Disclaimer: for research purposes only.

## In the press

- [1.4 Billion Clear Text Credentials Discovered in a Single Database](https://medium.com/4iqdelvedeep/1-4-billion-clear-text-credentials-discovered-in-a-single-database-3131d0a1ae14)
- [Collection of 1.4 Billion Plain-Text Leaked Passwords Found Circulating Online](https://thehackernews.com/2017/12/data-breach-password-list.html)
- [Archive of 1.4 BEEELLION credentials in clear text found in dark web archive](https://www.theregister.co.uk/2017/12/12/archive_of_14_beeelion_credentials_in_clear_text_found_in_dark_web_archive/)
- [Forbes](https://www.forbes.com/sites/leemathews/2017/12/11/billion-hacked-passwords-dark-web/#74a6cf4221f2)

## Get the data

- Download any Torrent client.
- Here is a magnet link you can find on [Reddit](https://www.reddit.com/r/privacy/comments/7j1hhz/14_billion_clear_text_credentials_discovered_in_a/):
- magnet:?xt=urn:btih:7ffbcd8cee06aba2ce6561688cf68ce2addca0a3&dn=BreachCompilation&tr=udp%3A%2F%2Ftracker.openbittorrent.com%3A80&tr=udp%3A%2F%2Ftracker.leechers-paradise.org%3A6969&tr=udp%3A%2F%2Ftracker.coppersurfer.tk%3A6969&tr=udp%3A%2F%2Fglotorrents.pw%3A6969&tr=udp%3A%2F%2Ftracker.opentrackr.org%3A1337
- Checksum list is available here: [checklist.chk](checklist.chk)
- `./count_total.sh` in `BreachCompilation` should display something like 1,400,553,870 rows.

## Get started (processing + deep learning)

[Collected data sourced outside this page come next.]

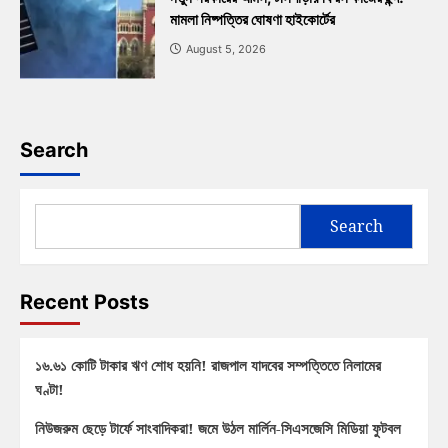
মামলা নিষ্পত্তির ঘোষণা হাইকোর্টের
August 5, 2026
Search
Search
Recent Posts
১৬.৬১ কোটি টাকার ঋণ শোধ হয়নি! রাজপাল যাদবের সম্পত্তিতে নিলামের
ঘণ্টা!
নিউজরুম ছেড়ে টার্ফে সাংবাদিকরা! জমে উঠল মার্লিন-সিএসজেসি মিডিয়া ফুটবল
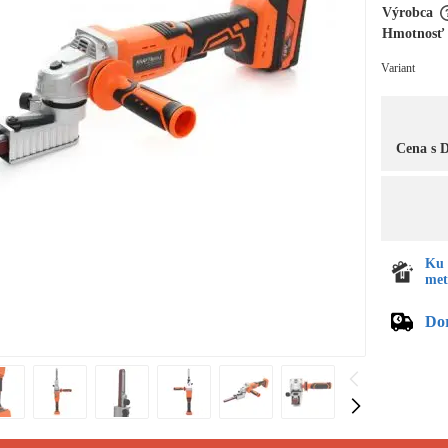
Výrobca
Hmotnosť
Variant
Cena s
Ku 
met
Do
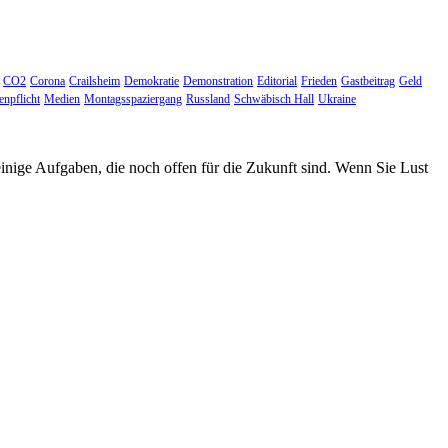
CO2
Corona
Crailsheim
Demokratie
Demonstration
Editorial
Frieden
Gastbeitrag
Geld
npflicht
Medien
Montagsspaziergang
Russland
Schwäbisch Hall
Ukraine
einige Aufgaben, die noch offen für die Zukunft sind. Wenn Sie Lust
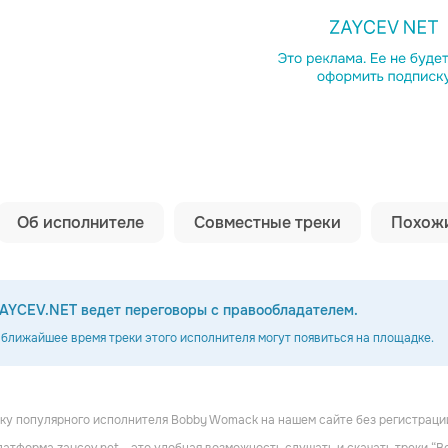
Копировать сс
Об исполнителе
Совместные треки
Похожи
AYCEV.NET ведет переговоры с правообладателем.
 ближайшее время треки этого исполнителя могут появиться на площадке.
у популярного исполнителя Bobby Womack на нашем сайте без регистрации
utch
The Dramatics
The Chi-Lites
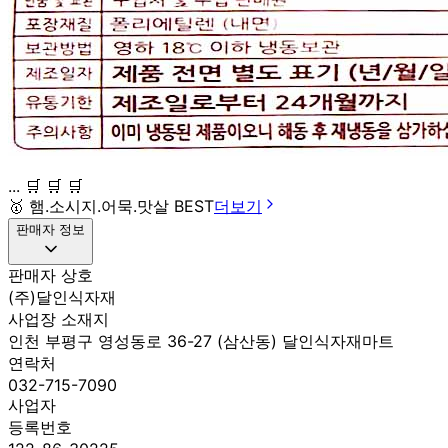
... 🛒 🛒 🛒
🥇
햄.소시지.어묵.맛살 BEST
더보기
판매자 정보
판매자 상호
(주)달인식자재
사업장 소재지
인천 부평구 영성동로 36-27 (삼산동) 달인식자재마트
연락처
032-715-7090
사업자
등록번호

Process the data and run the first deep learning model:

```
# make sure to install the python deps first. Virtual env are recommended here.
# virtualenv -p python3 venv3; source venv3/bin/activate; pip install -r requirements.txt
# Remove "--max_num_files 100" to process the whole dataset (few hours and 50GB of free disk space are required.)
./process_and_train.sh
```

## Data (explanation)

```
INPUT: BreachCompilation/
BreachCompilation is organized as:

- a/ - folder of emails starting with a
- a/a - file of emails starting with aa
- a/b
- a/d
- ...
- z/
- ...
- z/y
- z/z

OUTPUT: - BreachCompilationAnalysis/edit-distance/1.csv
- BreachCompilationAnalysis/edit-distance/2.csv
- BreachCompilationAnalysis/edit-distance/3.csv
[...]
> cat 1.csv
1 ||| samsung94 ||| samsung94@
1 ||| 040384alexej ||| 040384alexey
1 ||| HoiHalloDoeii14 ||| hoiHalloDoeii14
1 ||| hoiHalloDoeii14 ||| hoiHalloDoeii13
1 ||| hoiHalloDoeii13 ||| HoiHalloDoeii13
1 ||| 8znachnuu ||| 7znachnuu
EXPLANATION: edit-distance/ contains the passwords pairs sorted by edit distances.
1.csv contains all pairs with edit distance = 1 (exactly one addition, substitution or deletion).
2.csv => edit distance = 2, and so on.

- BreachCompilationAnalysis/reduce-passwords-on-similar-emails/99_per_user.json
- BreachCompilationAnalysis/reduce-passwords-on-similar-emails/9j_per_user.json
- BreachCompilationAnalysis/reduce-passwords-on-similar-emails/9a_per_user.json
[...]
> cat 96_per_user.json
{
"1.0": [
{
"edit_distance": [
0,
1
],
"email": "[email protected]",
"password": [
"090698d",
"090698D"
]
},
{
"edit_distance": [
0,
1
],
"email": "[email protected]",
"password": [
"5555555555q",
"5555555555Q"
]
}
EXPLANATION: reduce-passwords-on-similar-emails/ contains files sorted by the first 2 letters of
the email address. For example [email protected] will be located in 96_per_user.json
Each file lists all the passwords grouped by user and by edit distance.
For example, [email protected] had 2 passwords: 090698d and 090698D. The edit distance between them is 1.
The edit_distance and the password arrays are of the same length, hence, a first 0 in the edit distance array.
Those files are useful to model how users change passwords over time.
We can't recover which one was the first password, but a shortest hamiltonian path algorithm is run
to detect the most probably password ordering for a user. For example:
hello => hello1 => hell@1 => hell@11 is the shortest path.
We assume that users are lazy by nature and that they prefer to change their password by the lowest number
of characters.
```

Run the data processing alone:

```
python3 run_data_processing.py --breach_compilation_folder --output_folder ~/BreachCompilationAnalysis
```

If the dataset is too big for you, you can set `max_num_files` to something between 0 and 2000.

- Make sure you have enough free memory (8GB should be enough).
- It took 1h30m to run on a Intel(R) Core(TM) i7-6900K CPU @ 3.20GHz (on a single thread).
- Uncompressed output is around 45G.